**THE PROBLEM**
Search the records below for "221 йил[1]. Фарғоналиклар янги йилни кутишга". Return that line and all remaining lines exactly.

**EXTRACTED INFORMATION**
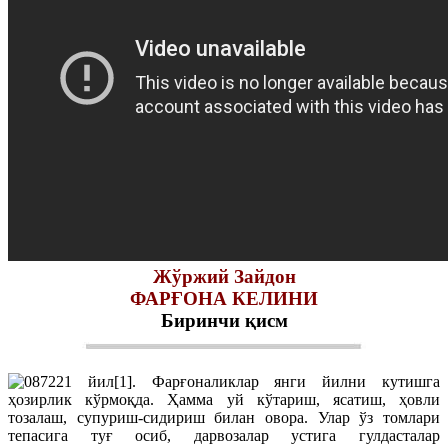
Жўржий Зайдон
ФАРҒОНА КЕЛИНИ
Биринчи қисм
221 йил[1]. Фарғоналиклар янги йилни кутишга
ҳозирлик кўрмоқда. Ҳамма уй кўтариш, ясатиш, ҳовли
тозалаш, супуриш-сидириш билан овора. Улар ўз томлари
тепасига туғ осиб, дарвозалар устига гулдасталар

**OUTPUT FOR THIS EXERCISE**
221 йил[1]. Фарғоналиклар янги йилни кутишга
ҳозирлик кўрмоқда. Ҳамма уй кўтариш, ясатиш, ҳовли
тозалаш, супуриш-сидириш билан овора. Улар ўз томлари
тепасига туғ осиб, дарвозалар устига гулдасталар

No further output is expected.